In 1370 Sir Walter de Manny established the Carthusian priory of Charterhouse, which was rebuilt as a rambling mansion after Henry VIII’s dissolution of the monasteries. It subsequently became Charterhouse school and is now London’s most picturesque retirement home. The nunnery’s buildings were also demolished after the Dissolution but the clerks’ well can still be seen through the window of an office block on Farringdon Lane. Parts of St John’s priory have survived and a revived ‘venerable order’ (which has metamorphosed into the health care organisation St John Ambulance) later returned to St John’s Gate, where they maintain their headquarters and a museum.
Richard Sadler established a music hall and spa in north Clerkenwell in 1683. Sadler’s Wells has since evolved via a series of rebuildings into ‘London’s dance house’.
From medieval times Clerkenwell attracted edge-of-City trades like jewellery, lock-making, printing, bookbinding, and the making and repair of clocks and watches – and there are still practitioners of several of these crafts today. When many of the larger firms closed or moved out to suburban industrial estates, they left behind factories and warehouses that have now been converted for ‘loft style living’.
Shown in the photo below (2006), St James’s church was built in 1788–92 by James Carr, a local architect and builder, on the site of the choir of the medieval nunnery. The church is now Inspire Saint James Clerkenwell, “a united and diverse gospel community that seeks to inspire London with the good news of Jesus Christ.”
Clerkenwell also had a murky side, and the House of Detention, formerly an underground prison, and the Old Sessions House, once the busiest court in England, survive from its period as a den of thieves and receivers, pickpockets and coiners. In the 19th century the district was said to have the highest murder rate in London.
Most of Clerkenwell’s housing still consists of Georgian terraces and municipal and philanthropic tenement blocks from the first half of the 20th-century, but apartment complexes like Brewhouse Yard are filling the few available spaces.
Numerous gastropubs and bohemian brasseries cater to Clerkenwell’s new community of media-oriented young professionals. The locality’s popularity has increased further with the arrival of the Elizabeth line (Crossrail) at Farringdon station.
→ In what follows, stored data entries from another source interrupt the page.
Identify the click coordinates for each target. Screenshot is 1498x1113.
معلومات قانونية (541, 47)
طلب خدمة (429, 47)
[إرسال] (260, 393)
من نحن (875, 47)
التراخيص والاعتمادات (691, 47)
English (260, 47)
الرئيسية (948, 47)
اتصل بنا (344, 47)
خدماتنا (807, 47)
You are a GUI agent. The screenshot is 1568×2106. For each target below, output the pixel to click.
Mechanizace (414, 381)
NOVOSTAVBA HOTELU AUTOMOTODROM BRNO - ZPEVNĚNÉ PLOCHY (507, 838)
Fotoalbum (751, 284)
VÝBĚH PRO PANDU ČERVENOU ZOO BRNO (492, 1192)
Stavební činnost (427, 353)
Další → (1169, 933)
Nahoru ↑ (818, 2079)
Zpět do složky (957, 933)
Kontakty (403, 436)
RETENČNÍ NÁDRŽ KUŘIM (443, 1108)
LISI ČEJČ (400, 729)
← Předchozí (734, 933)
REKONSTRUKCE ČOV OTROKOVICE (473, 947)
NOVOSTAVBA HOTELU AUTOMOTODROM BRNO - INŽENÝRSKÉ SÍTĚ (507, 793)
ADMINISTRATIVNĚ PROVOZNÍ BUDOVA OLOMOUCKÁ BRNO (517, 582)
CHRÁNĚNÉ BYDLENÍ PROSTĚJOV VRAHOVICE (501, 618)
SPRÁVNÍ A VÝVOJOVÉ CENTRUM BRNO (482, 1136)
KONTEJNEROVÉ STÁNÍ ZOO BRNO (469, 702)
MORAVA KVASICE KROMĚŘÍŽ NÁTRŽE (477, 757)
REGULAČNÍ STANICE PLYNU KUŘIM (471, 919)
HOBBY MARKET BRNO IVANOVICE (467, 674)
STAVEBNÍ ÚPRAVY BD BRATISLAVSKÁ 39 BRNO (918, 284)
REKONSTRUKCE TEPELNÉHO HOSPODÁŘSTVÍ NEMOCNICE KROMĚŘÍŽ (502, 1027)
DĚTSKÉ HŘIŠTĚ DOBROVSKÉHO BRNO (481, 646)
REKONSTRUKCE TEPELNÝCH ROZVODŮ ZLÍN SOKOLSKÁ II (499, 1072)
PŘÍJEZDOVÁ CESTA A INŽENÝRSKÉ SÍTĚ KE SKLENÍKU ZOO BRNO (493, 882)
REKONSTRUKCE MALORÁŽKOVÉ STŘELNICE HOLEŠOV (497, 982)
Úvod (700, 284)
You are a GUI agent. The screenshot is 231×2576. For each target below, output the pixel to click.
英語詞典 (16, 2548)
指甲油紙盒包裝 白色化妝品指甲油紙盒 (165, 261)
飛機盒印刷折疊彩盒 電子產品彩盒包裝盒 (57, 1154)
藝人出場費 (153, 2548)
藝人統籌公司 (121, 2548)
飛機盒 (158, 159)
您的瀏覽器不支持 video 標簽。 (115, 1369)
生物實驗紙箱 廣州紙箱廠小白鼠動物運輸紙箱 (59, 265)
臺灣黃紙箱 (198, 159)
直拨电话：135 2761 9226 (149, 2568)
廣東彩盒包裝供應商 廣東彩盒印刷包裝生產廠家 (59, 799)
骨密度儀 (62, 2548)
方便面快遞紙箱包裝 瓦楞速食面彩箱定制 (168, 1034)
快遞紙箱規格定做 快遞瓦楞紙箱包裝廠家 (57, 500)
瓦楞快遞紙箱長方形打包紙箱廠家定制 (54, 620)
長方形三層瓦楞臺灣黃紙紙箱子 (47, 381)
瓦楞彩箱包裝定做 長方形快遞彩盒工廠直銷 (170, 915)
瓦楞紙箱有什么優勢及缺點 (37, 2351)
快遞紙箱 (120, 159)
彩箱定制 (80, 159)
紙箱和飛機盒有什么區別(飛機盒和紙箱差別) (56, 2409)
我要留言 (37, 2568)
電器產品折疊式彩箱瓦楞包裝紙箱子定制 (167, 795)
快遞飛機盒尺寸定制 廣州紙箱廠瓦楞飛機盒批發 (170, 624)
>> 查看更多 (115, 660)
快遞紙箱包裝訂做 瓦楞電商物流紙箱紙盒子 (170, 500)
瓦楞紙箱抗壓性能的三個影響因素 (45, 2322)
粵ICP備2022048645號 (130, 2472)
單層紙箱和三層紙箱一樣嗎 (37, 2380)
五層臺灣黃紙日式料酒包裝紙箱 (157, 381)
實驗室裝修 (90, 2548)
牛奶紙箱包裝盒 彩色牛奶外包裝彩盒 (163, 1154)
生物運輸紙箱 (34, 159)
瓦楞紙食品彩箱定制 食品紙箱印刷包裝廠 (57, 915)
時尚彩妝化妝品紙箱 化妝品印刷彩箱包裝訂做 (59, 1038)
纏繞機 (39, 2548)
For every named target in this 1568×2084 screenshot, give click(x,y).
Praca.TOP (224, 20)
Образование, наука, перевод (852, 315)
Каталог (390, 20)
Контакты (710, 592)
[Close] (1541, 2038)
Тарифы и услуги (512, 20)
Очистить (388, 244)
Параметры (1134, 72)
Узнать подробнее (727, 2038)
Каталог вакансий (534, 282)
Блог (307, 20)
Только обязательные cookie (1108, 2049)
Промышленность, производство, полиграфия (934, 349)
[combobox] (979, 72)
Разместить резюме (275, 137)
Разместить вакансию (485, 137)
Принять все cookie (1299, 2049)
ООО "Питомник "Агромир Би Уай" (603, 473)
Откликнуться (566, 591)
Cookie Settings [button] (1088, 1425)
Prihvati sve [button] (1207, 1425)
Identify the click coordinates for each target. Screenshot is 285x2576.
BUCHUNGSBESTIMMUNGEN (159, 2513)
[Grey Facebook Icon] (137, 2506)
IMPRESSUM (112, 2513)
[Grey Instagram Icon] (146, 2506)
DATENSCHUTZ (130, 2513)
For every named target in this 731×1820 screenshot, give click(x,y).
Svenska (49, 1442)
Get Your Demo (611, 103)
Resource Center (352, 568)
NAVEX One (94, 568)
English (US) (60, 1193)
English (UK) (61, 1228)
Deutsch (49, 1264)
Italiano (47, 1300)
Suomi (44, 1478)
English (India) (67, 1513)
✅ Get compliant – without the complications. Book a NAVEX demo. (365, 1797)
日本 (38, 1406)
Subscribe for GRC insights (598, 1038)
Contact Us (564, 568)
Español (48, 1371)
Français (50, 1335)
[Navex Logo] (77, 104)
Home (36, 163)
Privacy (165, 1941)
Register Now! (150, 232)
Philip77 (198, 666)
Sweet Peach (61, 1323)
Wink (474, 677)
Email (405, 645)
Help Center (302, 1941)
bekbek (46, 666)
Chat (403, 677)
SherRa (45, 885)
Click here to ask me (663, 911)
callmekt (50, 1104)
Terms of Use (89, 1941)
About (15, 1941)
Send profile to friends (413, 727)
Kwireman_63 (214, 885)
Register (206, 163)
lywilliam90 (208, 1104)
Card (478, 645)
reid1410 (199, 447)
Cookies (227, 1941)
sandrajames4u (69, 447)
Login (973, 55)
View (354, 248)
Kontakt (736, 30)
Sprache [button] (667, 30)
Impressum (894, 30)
George Gissing depicted the underbelly of Clerkenwell in his 1889 novel The Nether World.
Vladimir Lenin produced 17 issues of the Russian revolutionary newsletter Iskra in 1902–3 at what is now the Marx Memorial Library. The library building is shown in the photograph at the top of this article.
Arnold Bennett set his 1923 tale Riceyman Steps in Clerkenwell, although the Potteries-born author did not know the area well and had to draw on William Pinks’ study of the district (now republished, see below).